▶ [What to produce] Down to the last line, transcribe the records verbatim and exclude the images.

▬▬▬

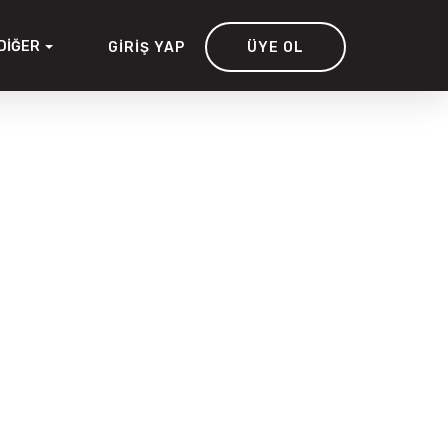
DIĞER
GIRIŞ YAP
ÜYE OL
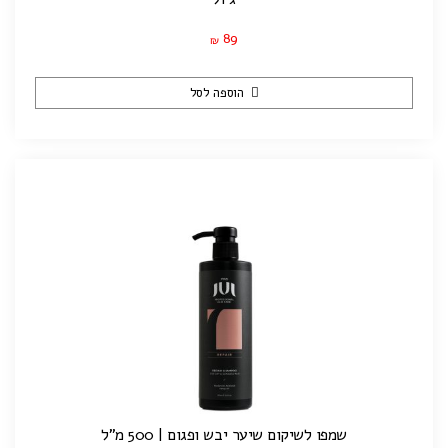
89
₪
הוספה לסל
שמפו לשיקום שיער יבש ופגום | 500 מ”ל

▬▬▬

▶ [Answer]
DIĞER
GIRIŞ YAP
ÜYE OL
89
₪
הוספה לסל
שמפו לשיקום שיער יבש ופגום | 500 מ”ל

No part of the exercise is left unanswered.